With SMILES the situation becomes even more fragile. A single misplaced character is enough to make the entire string invalid. Unlike descriptors, which are continuous and can be perturbed slightly without losing “type”, SMILES is a discrete symbolic language with strict syntax rules. Parentheses must balance, ring indices must pair, and atom valences must be chemically possible.
The following short experiment takes valid SMILES, applies a single random character disturbance, and checks whether the result is still valid:
# Helpers: SMILES validity check and single-character perturbations
def is_valid_smiles(s: str) -> bool:
return Chem.MolFromSmiles(s) is not None
def random_char_edit(s: str, alphabet=None, p_insert=0.33, p_delete=0.33, p_sub=0.34):
if len(s) == 0: return s
if alphabet is None:
# Build a basic alphabet from common SMILES chars
alphabet = list(set(list("CNOFPSIclBr[#]=()1234567890+-@H[]\\/")))
r = random.random()
i = random.randrange(len(s))
if r < p_insert:
c = random.choice(alphabet)
return s[:i] + c + s[i:]
elif r < p_insert + p_delete and len(s) > 1:
return s[:i] + s[i+1:]
else:
c = random.choice(alphabet)
return s[:i] + c + s[i+1:]
# Experiment 1: one random edit kills validity most of the time
smiles_list = df_small["SMILES"].tolist()

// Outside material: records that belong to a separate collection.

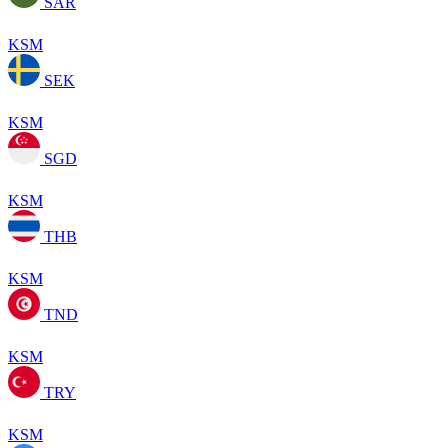
SAR
KSM
SEK
KSM
SGD
KSM
THB
KSM
TND
KSM
TRY
KSM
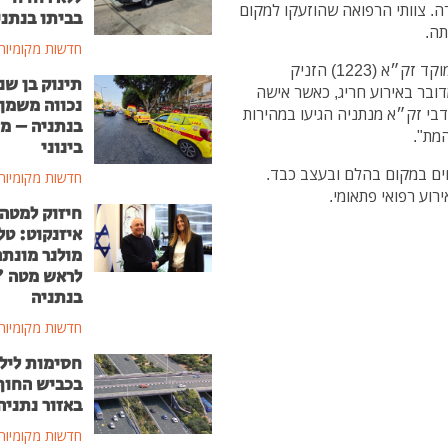
. צוותי הרפואה שהוזעקו למקום
בביתו בנתני
תה.
חדשות מקומיות
שי רומנו, ראש צוות זק״א נתניה במרחב שרון, סיפר: "מוקד זק״א (1223) הזניק
תינוק בן שנ
דובר באירוע חריג, כאשר אישה
נכווה משמן
י זק״א מנתניה הגיעו במהירות
בנתניה – מ
המת".
בינוני
ים במקום בהלם ובעצב כבד.
חדשות מקומיות
וע רפואי פתאומי.
חיזוק למטה
איזנקוט: טל
מולנר מונת
לראש מטה 
בנתניה
חדשות מקומיות
חסימות ליל
בכביש החוף
באזור נתניה
חדשות מקומיות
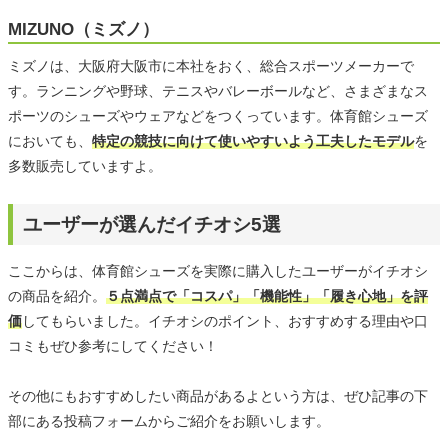
MIZUNO（ミズノ）
ミズノは、大阪府大阪市に本社をおく、総合スポーツメーカーで
す。ランニングや野球、テニスやバレーボールなど、さまざまなス
ポーツのシューズやウェアなどをつくっています。体育館シューズ
においても、
特定の競技に向けて使いやすいよう工夫したモデル
を
多数販売していますよ。
ユーザーが選んだイチオシ5選
ここからは、体育館シューズを実際に購入したユーザーがイチオシ
の商品を紹介。
５点満点で「コスパ」「機能性」「履き心地」を評
価
してもらいました。イチオシのポイント、おすすめする理由や口
コミもぜひ参考にしてください！
その他にもおすすめしたい商品があるよという方は、ぜひ記事の下
部にある投稿フォームからご紹介をお願いします。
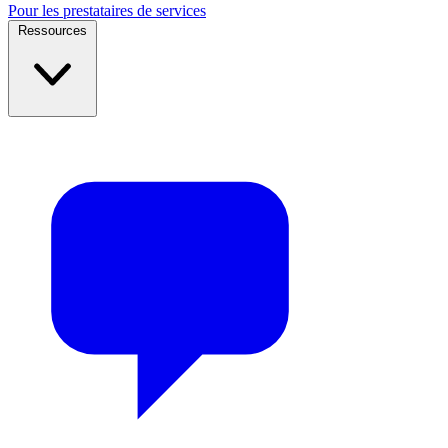
Pour les prestataires de services
Ressources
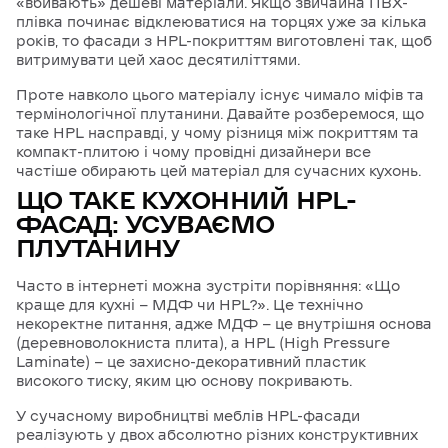
«вбивають» дешеві матеріали. Якщо звичайна ПВХ-
плівка починає відклеюватися на торцях уже за кілька
років, то фасади з HPL-покриттям виготовлені так, щоб
витримувати цей хаос десятиліттями.
Проте навколо цього матеріалу існує чимало міфів та
термінологічної плутанини. Давайте розберемося, що
таке HPL насправді, у чому різниця між покриттям та
компакт-плитою і чому провідні дизайнери все
частіше обирають цей матеріал для сучасних кухонь.
ЩО ТАКЕ КУХОННИЙ HPL-
ФАСАД: УСУВАЄМО
ПЛУТАНИНУ
Часто в інтернеті можна зустріти порівняння: «Що
краще для кухні — МДФ чи HPL?». Це технічно
некоректне питання, адже МДФ — це внутрішня основа
(деревноволокниста плита), а HPL (High Pressure
Laminate) — це захисно-декоративний пластик
високого тиску, яким цю основу покривають.
У сучасному виробництві меблів HPL-фасади
реалізують у двох абсолютно різних конструктивних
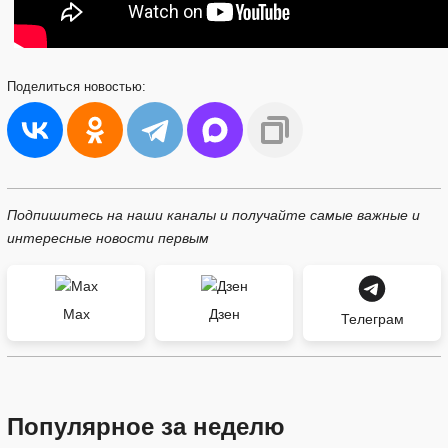
Поделиться
новостью:
Подпишитесь на наши каналы и получайте самые важные и
интересные новости первым
Max
Дзен
Телеграм
Популярное за неделю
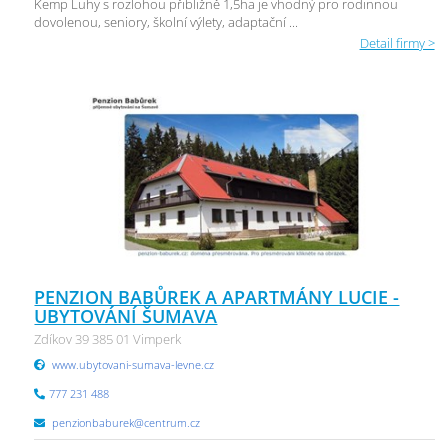
Kemp Luhy s rozlohou přibližně 1,5ha je vhodný pro rodinnou
dovolenou, seniory, školní výlety, adaptační ...
Detail firmy >
PENZION BABŮREK A APARTMÁNY LUCIE -
UBYTOVÁNÍ ŠUMAVA
Zdíkov 39 385 01 Vimperk
www.ubytovani-sumava-levne.cz
777 231 488
penzionbaburek@centrum.cz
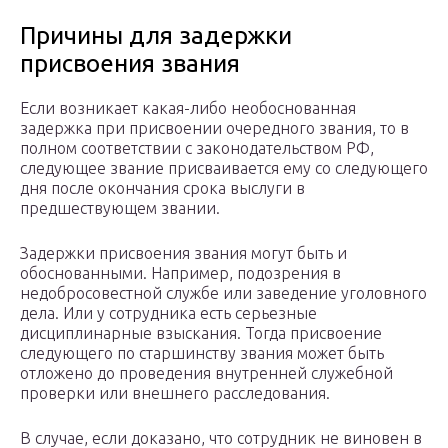
Причины для задержки
присвоения звания
Если возникает какая-либо необоснованная
задержка при присвоении очередного звания, то в
полном соответствии с законодательством РФ,
следующее звание присваивается ему со следующего
дня после окончания срока выслуги в
предшествующем звании.
Задержки присвоения звания могут быть и
обоснованными. Например, подозрения в
недобросовестной службе или заведение уголовного
дела. Или у сотрудника есть серьезные
дисциплинарные взыскания. Тогда присвоение
следующего по старшинству звания может быть
отложено до проведения внутренней служебной
проверки или внешнего расследования.
В случае, если доказано, что сотрудник не виновен в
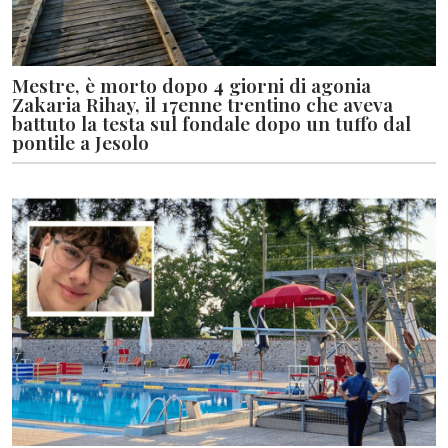
Mestre, è morto dopo 4 giorni di agonia
Zakaria Rihay, il 17enne trentino che aveva
battuto la testa sul fondale dopo un tuffo dal
pontile a Jesolo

k = min(200, len(smiles_list))
subset = random.sample(smiles_list, k)
perturbed = [random_char_edit(s) for s in subset]
valid_orig = sum(is_valid_smiles(s) for s in subset)
valid_pert = sum(is_valid_smiles(s) for s in perturbed)
print(f"Original valid: {valid_orig}/{k} = {valid_orig/k:.2%}")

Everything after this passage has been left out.